É óbvio que as mulheres da New York School tinham experiências quotidianas, estereótipos e pressões a enfrentar na sua escrita diferentes das dos seus homólogos masculinos. O trabalho de Mayer, segundo Nelson, ajuda-nos a "compreender como a fobia de 'ir longe demais' - de escrever demasiado, de querer demasiado, de transgredir as propriedades das estruturas económicas, literárias e/ou sexuais que infundimos com umA moralidade particular - está muitas vezes ligada a uma paranoia sobre os desejos vorazes e as capacidades vexatórias do corpo feminino".

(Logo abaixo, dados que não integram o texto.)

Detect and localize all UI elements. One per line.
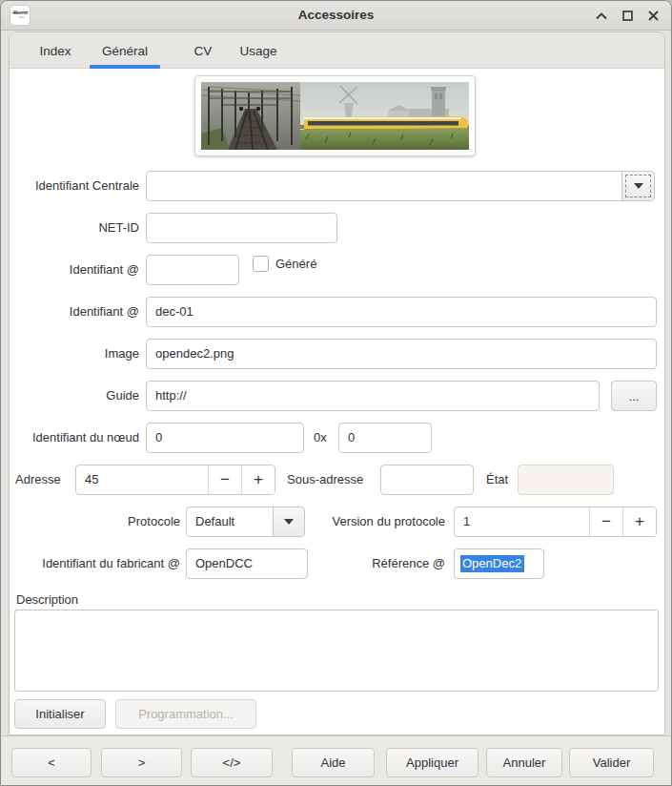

Em Memória Este desejo voraz manifesta-se numa apetência para documentar a própria vida:
Um dia vi ed, eileen, barry, marinee, chaim, kay, denise, arnold, paul, susan, ed, hans, rufus, eileen, anne, harris, rosemary, harris, anne, larry, peter, dick, pat, wayne, paul m, gerard, steve, pablo, rufus, eric, frank, susan, rosemary c, ed, larry r, & david; falámos sobre bill, vito, kathy, moses, sticks, arlene, donna, randa, picasso, john, jack nicholson, ed, shelley, alice,rosemary c, michael, nick, jerry, tom c, donald sutherland, alexander berkman, henry frick, fred margulies, lui, jack, emma goldman, gerard, jacques, janice, hilly, directors, holly, hannah, denise, steve r, grace, neil, malevich, max ernst, duchamp, mrs. ernst, michael, gerard, noxon, nader, peter hamill, tricia noxon, ed cox, harvey, ron, barry, jasper johns, john p, frank stella & ted. Iainda vejo ed, barry, chaim, arnold, paul, rufus, eileen, anne, harris está ausente, não vejo rosemary, harris está ausente, anne, larry, peter ocasionalmente, quem é dick?, pat, gerard está ausente, pablo está ausente, ainda vejo steve, quem é eric & frank?, ainda vejo rosemary c, ed, & david é um diferente. é impossível colocar as coisas exatamente como aconteceram ou na sua ordem real, uma a uma, masalgo aconteceu nesse dia, no meio de ver algumas pessoas & falando sobre algumas, algo aconteceu nesse dia...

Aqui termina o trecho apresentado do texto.